Passive investing has captured the minds of investors.

Hidden in plain view?

Some mutual funds that claim to be sifting through scores of stocks are instead secretly tracking well-known indexes. Those “closet indexers” cost more for investors, even though their managers aren’t picking diamonds and dumping rocks. That makes their overall returns typically lower than those of plain-vanilla index funds.

There’s a flip side to that wrinkle. Some index funds don’t do as well as their actively managed peers. One in three index mutual funds and index ETFs falls into that underperforming group, according to a March 2021 paper by academic researchers.

The lag is most pronounced in funds that mirror niche or proprietary indexes — in other words, not in household-name rosters of blue-chip companies, like the S&P 500, the world’s most widely followed benchmark. The lag is also prevalent in funds that track measures of themes, such as sustainability or diversity. The paper by three researchers at the University of Toronto calls those underperforming index funds “closet activists.” They may be index funds — a byword for lower costs and superior returns — but they can have gains that are nearly 1 percentage point lower than their peers.

The upshot for advisors: “The pervasive perception is that index funds and ETFs are passive, and that one passive fund is largely interchangeable with another,” the paper said. “This perception is unwarranted.” The takeaway: “While the more passive ‘closet indexers’ underperform in the world of active management, the more active ‘closet activists’ underperform in the passive space.”

Old-school grand-daddies

The number of funds tracking the S&P 500, widely regarded as the broadest measure of the U.S. stock market, peaked in 2000 at 101, according to Cerulli data. Since then, there are fewer of them, but they have greater assets. Cerulli counted 61 funds that listed the S&P 500 Index as its primary benchmark in securities filings as of the end of last year, including four ETFs. But the firm notes that the figure may include funds that started out doing something other than tracking the index or that use borrowed money. Morningstar Direct counts 42 “pure” S&P 500 index funds, including four ETFs, with a collective $2.6 trillion in assets.

Not all equal

Morningstar Direct said that the 10-year annualized return through last December for index funds in all forms ranges from 14.61% (for the Rydex S&P 500 H) to 16.49% (for the iShares S&P 500 Index K). The nearly 2% difference means that $50,000 invested in the Ryder fund would hand an investor just over $195,500 after a decade, while the same amount in the iShare fund would yield more than $230,000 — a roughly $34,500 difference.
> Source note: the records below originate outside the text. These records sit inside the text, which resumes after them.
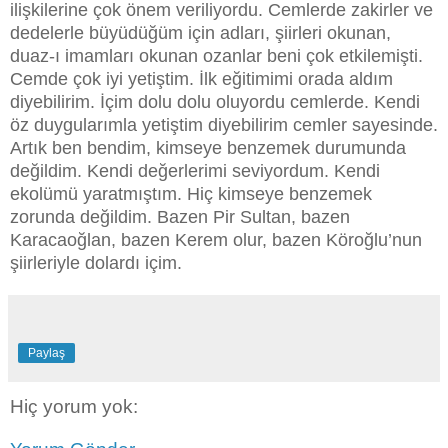
ilişkilerine çok önem veriliyordu. Cemlerde zakirler ve
dedelerle büyüdüğüm için adları, şiirleri okunan,
duaz-ı imamları okunan ozanlar beni çok etkilemişti.
Cemde çok iyi yetiştim. İlk eğitimimi orada aldım
diyebilirim. İçim dolu dolu oluyordu cemlerde. Kendi
öz duygularımla yetiştim diyebilirim cemler sayesinde.
Artık ben bendim, kimseye benzemek durumunda
değildim. Kendi değerlerimi seviyordum. Kendi
ekolümü yaratmıştım. Hiç kimseye benzemek
zorunda değildim. Bazen Pir Sultan, bazen
Karacaoğlan, bazen Kerem olur, bazen Köroğlu’nun
şiirleriyle dolardı içim.
Paylaş
Hiç yorum yok:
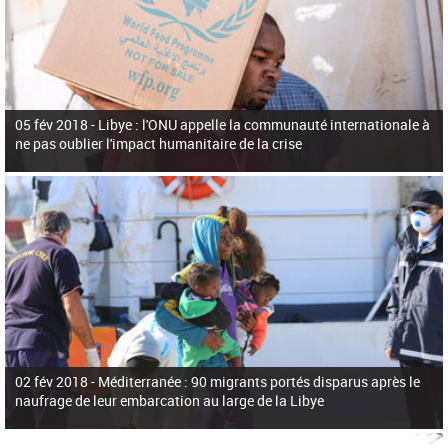
05 fév 2018 -
Libye : l'ONU appelle la communauté internationale à
ne pas oublier l'impact humanitaire de la crise
02 fév 2018 -
Méditerranée : 90 migrants portés disparus après le
naufrage de leur embarcation au large de la Libye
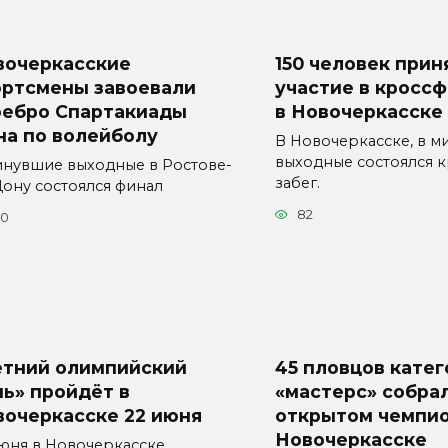
вочеркасские
150 человек прин
ортсмены завоевали
участие в кроссф
ребро Спартакиады
в Новочеркасске
на по волейболу
В Новочеркасске, в 
выходные состоялся к
инувшие выходные в Ростове-
забег.
Дону состоялся финал
82
70
етний олимпийский
45 пловцов кате
ь» пройдёт в
«мастерс» собра
вочеркасске 22 июня
открытом чемпио
Новочеркасске
июня в Новочеркасске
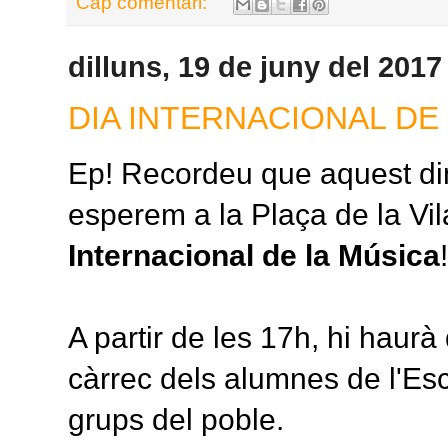
Cap comentari:
dilluns, 19 de juny del 2017
DIA INTERNACIONAL DE
Ep! Recordeu que aquest dim
esperem a la Plaça de la Vil
Internacional de la Música
!
A partir de les 17h, hi haurà
càrrec dels alumnes de l'Es
grups del poble.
The fees charged by mutual funds range widely, so it’s not surprising that returns for those funds vary, even if they’re passively following a benchmark.

What about returns by the four low-cost ETFs? They also vary in their performance, even though they’re roughly charging the same low costs and following the same benchmark.

Blame benchmark-tracking glitches and their lucrative practice of lending stock to big banks, a move that can paradoxically cause a fund that passively mirrors an index to, in fact, beat that index.

Track this

Sometimes an index fund’s underlying portfolio of stocks, bonds or other assets swerves from its corresponding benchmark. When that happens, usually when markets turn volatile, it’s known as “tracking difference” and “tracking error.” The bigger those values, the more a fund isn’t following its benchmark in lock step and may be producing lower returns.

Tracking difference refers to how much a fund’s performance veers from that of its benchmark over time. The measure is most valuable to investors concerned with a fund’s total gains. By contrast, tracking error refers to the consistency of those differences. That computation is most useful for investors focused on the consistency of a fund’s performance.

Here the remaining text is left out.